Der bekannte Ökonom und Leiter den ifo Institutes für Wirtschaftsforschung (sieheHans-Werner Sinn (info) hat zu einer speziellen Problematik der Euro-Krise ein Buch mit dem Titel „Die Target Falle“ (siehe) veröffentlicht. Er behandelt dabei die buchhalterische und kaufmännische Verkettung der empirischen Geldströme zwischen Gläubigern, Banken und Schuldnern, wobei der Europäischen Zentralbank EZB eine zentrale Rolle zukommt. Dabei komme es zu sogenannten „Target-Konten“ bei der EZB, auf denen Rechnungsforderungen zwischengeparkt werden können, die im laufenden kaufmännischen Geschäftsbetrieb einer Volkswirtschaft zwischen denen anderer Wirtschaftsgebiete sowie diversen Kapitalgebern entstehen aber nicht in den üblichen Zahlungszielen beglichen wurden. Das passiert zwischen normalen Geschäftsbanken natürlich auch, nur dass wenn diese Rechnungen nicht in der vereinbarten, geschäftsüblichen Zeitlinie beglichen werden können, es rasch zu Überschuldung und einer Kreditklemme kommt, denn die Geschäftsbanken reagieren entsprechend. Durch den Umweg über die EZB „Target-Konten“ wird erreicht, dass weitere, für die Finanzierung der erweiterten Reproduktion notwendigen Mittel per Kreditvergabe (also neue Schulden) gewährt werden können. So kommt zusätzlich frisches Geld in Umlauf. Würde man das nicht machen, würden massenhaft Betriebe stillgelegt werden und eine Rezession mit in seinen Folgen nicht einzuschätzendem Dominoeffekt drohen.

Näheres dazu findet sich auch in einem Artikel bei SPIEGEL-ONLINE vom Autor Christian Rickens „Auf verlorenem Rechnungsposten“ (hier).

Die Target Fall

Aus werttheoretischer Sicht ist folgender Kritikpunkt anzubringen:

Hans-Werner Sinn reflektiert lediglich einen Teil der Geldzirkulation, und zwar wie man es quasi buchhalterisch geschafft hat, dass System und seinen Geldfluß insgesamt am Leben zu halten und die Probleme in die Zukunft zu schieben. Er reflektiert aber nicht, warum diese Defizite überhaupt entstehen.
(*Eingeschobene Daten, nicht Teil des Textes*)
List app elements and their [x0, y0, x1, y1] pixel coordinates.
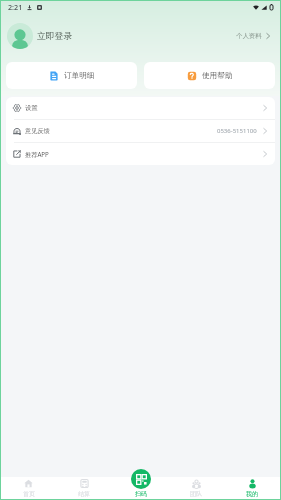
button[interactable]: 结算: [56, 477, 112, 499]
button[interactable]: 设置: [6, 97, 275, 119]
button[interactable]: 立即登录: [1, 13, 280, 59]
staticText: 使用帮助: [202, 71, 233, 81]
staticText: 0536-5151100: [217, 127, 257, 135]
button[interactable]: 我的: [224, 477, 280, 499]
button[interactable]: 首页: [1, 477, 56, 499]
staticText: 设置: [25, 104, 38, 112]
button[interactable]: 推荐APP: [6, 143, 275, 165]
button[interactable]: 订单明细: [6, 62, 137, 89]
button[interactable]: 团队: [168, 477, 224, 499]
staticText: 扫码: [135, 490, 147, 498]
button[interactable]: 使用帮助: [144, 62, 275, 89]
staticText: 个人资料: [236, 32, 262, 40]
button[interactable]: 意见反馈: [6, 120, 275, 142]
staticText: 推荐APP: [25, 150, 49, 158]
staticText: 团队: [190, 490, 202, 498]
staticText: 立即登录: [37, 31, 73, 42]
staticText: 结算: [78, 490, 90, 498]
staticText: 2:21: [8, 2, 23, 12]
button[interactable]: 扫码: [113, 469, 169, 499]
staticText: 意见反馈: [25, 127, 50, 135]
staticText: 订单明细: [64, 71, 95, 81]
staticText: 首页: [23, 490, 35, 498]
staticText: 我的: [246, 490, 258, 498]
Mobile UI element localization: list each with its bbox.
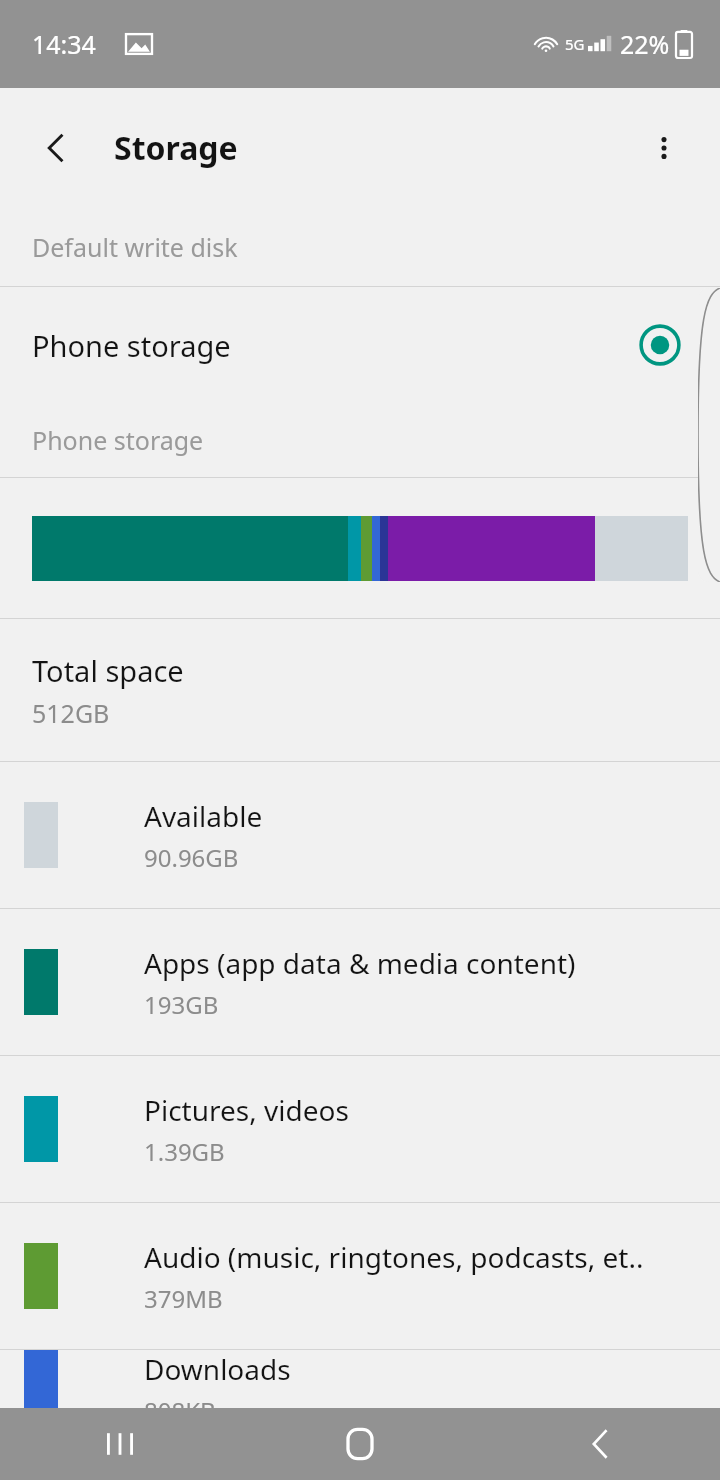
button[interactable]: Back bbox=[480, 1408, 720, 1480]
button[interactable]: Total space bbox=[0, 619, 720, 761]
button[interactable]: Recents bbox=[0, 1408, 240, 1480]
staticText: Phone storage bbox=[32, 423, 204, 457]
staticText: Pictures, videos bbox=[144, 1091, 349, 1129]
button[interactable]: Home bbox=[240, 1408, 480, 1480]
staticText: Phone storage bbox=[32, 326, 636, 365]
staticText: Storage bbox=[114, 126, 238, 170]
staticText: Apps (app data & media content) bbox=[144, 944, 576, 982]
button[interactable]: Pictures, videos bbox=[0, 1056, 720, 1202]
staticText: 1.39GB bbox=[144, 1135, 225, 1168]
button[interactable]: Available bbox=[0, 762, 720, 908]
staticText: 5G bbox=[565, 34, 585, 54]
button[interactable]: Apps (app data & media content) bbox=[0, 909, 720, 1055]
button[interactable]: Phone storage bbox=[0, 287, 720, 403]
staticText: 90.96GB bbox=[144, 841, 239, 874]
staticText: 379MB bbox=[144, 1282, 223, 1315]
staticText: Downloads bbox=[144, 1350, 291, 1388]
staticText: Default write disk bbox=[32, 230, 238, 264]
staticText: 22% bbox=[620, 27, 670, 61]
button[interactable]: Downloads bbox=[0, 1350, 720, 1408]
staticText: Available bbox=[144, 797, 263, 835]
staticText: 512GB bbox=[32, 696, 110, 730]
button[interactable]: Back bbox=[24, 116, 88, 180]
staticText: Total space bbox=[32, 651, 184, 690]
staticText: 14:34 bbox=[32, 27, 96, 61]
staticText: 808KB bbox=[144, 1394, 216, 1408]
staticText: 193GB bbox=[144, 988, 219, 1021]
button[interactable]: Audio (music, ringtones, podcasts, et.. bbox=[0, 1203, 720, 1349]
button[interactable]: More options bbox=[632, 116, 696, 180]
staticText: Audio (music, ringtones, podcasts, et.. bbox=[144, 1238, 644, 1276]
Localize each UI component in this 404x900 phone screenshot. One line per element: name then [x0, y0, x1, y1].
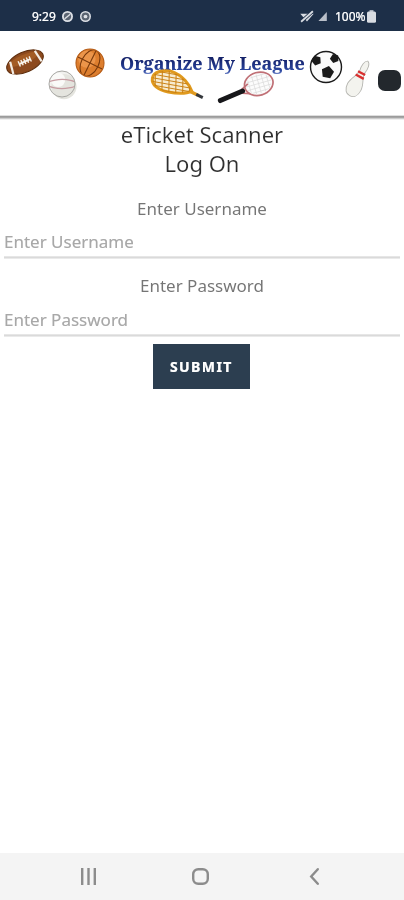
- staticText: Enter Password: [0, 274, 404, 297]
- button[interactable]: Recent apps: [60, 853, 117, 900]
- staticText: 100%: [335, 8, 366, 24]
- button[interactable]: SUBMIT: [153, 344, 250, 389]
- button[interactable]: Back: [286, 853, 343, 900]
- staticText: SUBMIT: [170, 357, 233, 376]
- staticText: Enter Username: [4, 230, 134, 253]
- staticText: Enter Username: [0, 197, 404, 220]
- staticText: 9:29: [32, 8, 56, 24]
- staticText: eTicket Scanner Log On: [0, 119, 404, 178]
- button[interactable]: Home: [172, 853, 229, 900]
- staticText: Enter Password: [4, 308, 129, 331]
- staticText: Organize My League: [120, 51, 305, 76]
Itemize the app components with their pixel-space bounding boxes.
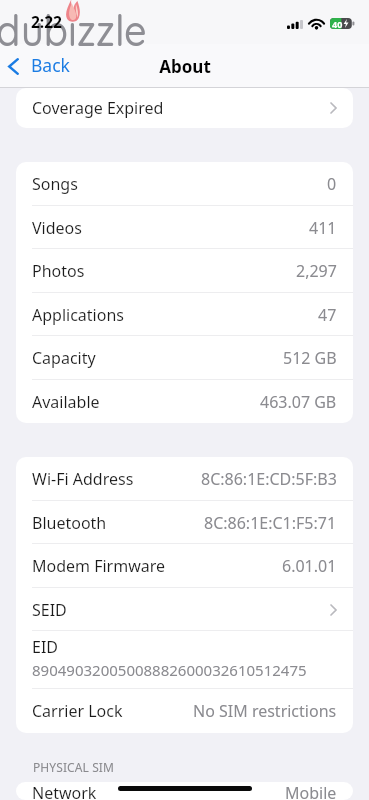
button[interactable]: Capacity [16,336,353,380]
staticText: Carrier Lock [32,700,123,722]
staticText: Wi-Fi Address [32,468,134,490]
staticText: 0 [327,173,337,195]
staticText: 2,297 [296,260,337,282]
staticText: Modem Firmware [32,555,166,577]
staticText: EID [32,636,59,658]
staticText: 47 [318,304,337,326]
button[interactable]: Network [16,782,353,800]
staticText: Network [32,782,97,800]
button[interactable]: Back [0,48,80,84]
staticText: PHYSICAL SIM [33,759,115,775]
staticText: About [159,55,211,78]
staticText: Bluetooth [32,512,107,534]
staticText: Mobile [285,782,337,800]
button[interactable]: Songs [16,162,353,206]
button[interactable]: Wi-Fi Address [16,457,353,501]
button[interactable]: Bluetooth [16,501,353,544]
staticText: Applications [32,304,124,326]
staticText: Capacity [32,347,96,369]
button[interactable]: Available [16,380,353,423]
staticText: Back [31,53,70,77]
button[interactable]: Coverage Expired [16,88,353,128]
button[interactable]: Videos [16,206,353,249]
staticText: 512 GB [283,347,337,369]
staticText: 411 [309,217,337,239]
button[interactable]: Modem Firmware [16,544,353,588]
button[interactable]: EID [16,631,353,689]
staticText: No SIM restrictions [193,700,337,722]
staticText: Videos [32,217,82,239]
button[interactable]: SEID [16,588,353,631]
staticText: 463.07 GB [260,391,337,413]
staticText: 8C:86:1E:C1:F5:71 [204,512,337,534]
button[interactable]: Carrier Lock [16,689,353,733]
staticText: 6.01.01 [282,555,337,577]
staticText: 40 [332,18,343,29]
staticText: 8C:86:1E:CD:5F:B3 [201,468,337,490]
staticText: Coverage Expired [32,97,164,119]
staticText: Available [32,391,100,413]
staticText: SEID [32,599,67,621]
staticText: Photos [32,260,85,282]
staticText: 89049032005008882600032610512475 [32,660,307,680]
button[interactable]: Photos [16,249,353,293]
button[interactable]: Applications [16,293,353,336]
staticText: 2:22 [31,11,62,32]
staticText: Songs [32,173,78,195]
staticText: dubizzle [0,2,147,57]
Dann müsste er sich nämlich kritisch mit der kapitalistischen Produktionsweise von Wert an sich auseinandersetzen. Das wird man von ihm als normalen bürgerlichen Ökonomen, der die Marktwirtschaft positiviert, natürlich nicht hören… Genau das ist die Crux mit dem kaufmännischen Rechnen. Da man das Ursprungsproblem, den Mangel an Mehrwertproduktion, nicht lösen kann, bleibt der Politik, den multinationalen Konzernen und deren beiden Partner in der Finanzbranche – den Banken, nur eines übrig – nämlich die Abrechnungen und notfalls sogar die dazu notwendigen Abrechnungsregeln so zu ändern, dass der „Geldkreislauf“ nicht ins stocken gerät. Ansonsten wäre die Produktion und Reproduktion der gesamten Wirtschaftsregionen, Länder und Nationalwirtschaft, ja letztlich sogar des ganzen Euro-Wirtschaftsraumes womöglich stark betroffen, wobei Griechenland weniger als 2% Anteil am Gesamtaufkommen Europas hat. Kommen jedoch weitere Länder dazu, summiert sich das zu ernsthaften und bedrohlichen Größen, so dass man nicht einfach zur Tagespolitik übergehen kann, sondern sich gezwungen sieht, ein Krisenmanagement ins Leben zu rufen.

Der Grund ist eigentlich sehr simpel. Es handelt sich in Wahrheit nicht um einen „Geldkreislauf“ (das trifft nur vom Prinzip her zu, da Geld ein Umlaufmedium ist), sondern um eine „Geldspirale“ die wiederum auf einer „Arbeitsspirale“ basiert. Hinzu kommt, dass es auch Märkte mit ausreichender Kaufkraft und von Qualität und Preis her konkurrenzfähige Produkte als Warenströme und stofflichen Output geben muss, die als Ergebnis dieser „Arbeit-Geld“-Spirale in die Länder der Kapitalgeber zurückfließen, um wertseitig wenigstens einen Teilausgleich zu erwirtschaften. Genau das passiert jedoch nicht in ausrechendem Maß. Andere Ökonomen meinen (wohl nicht zu Unrecht), dass z.B. ein Land wie Griechenland das auch objektiv gar nicht leisten könne. Das gibt der vorhandene, historisch gewachsene Strukturmix aus Industrie, Redereien, Landwirtschaft, Dienstleistungen und Tourismus nicht her. Selbst die Vorstellung man könne in Griechenland große Solaranlagen installieren wird daran nichts grundlegend ändern.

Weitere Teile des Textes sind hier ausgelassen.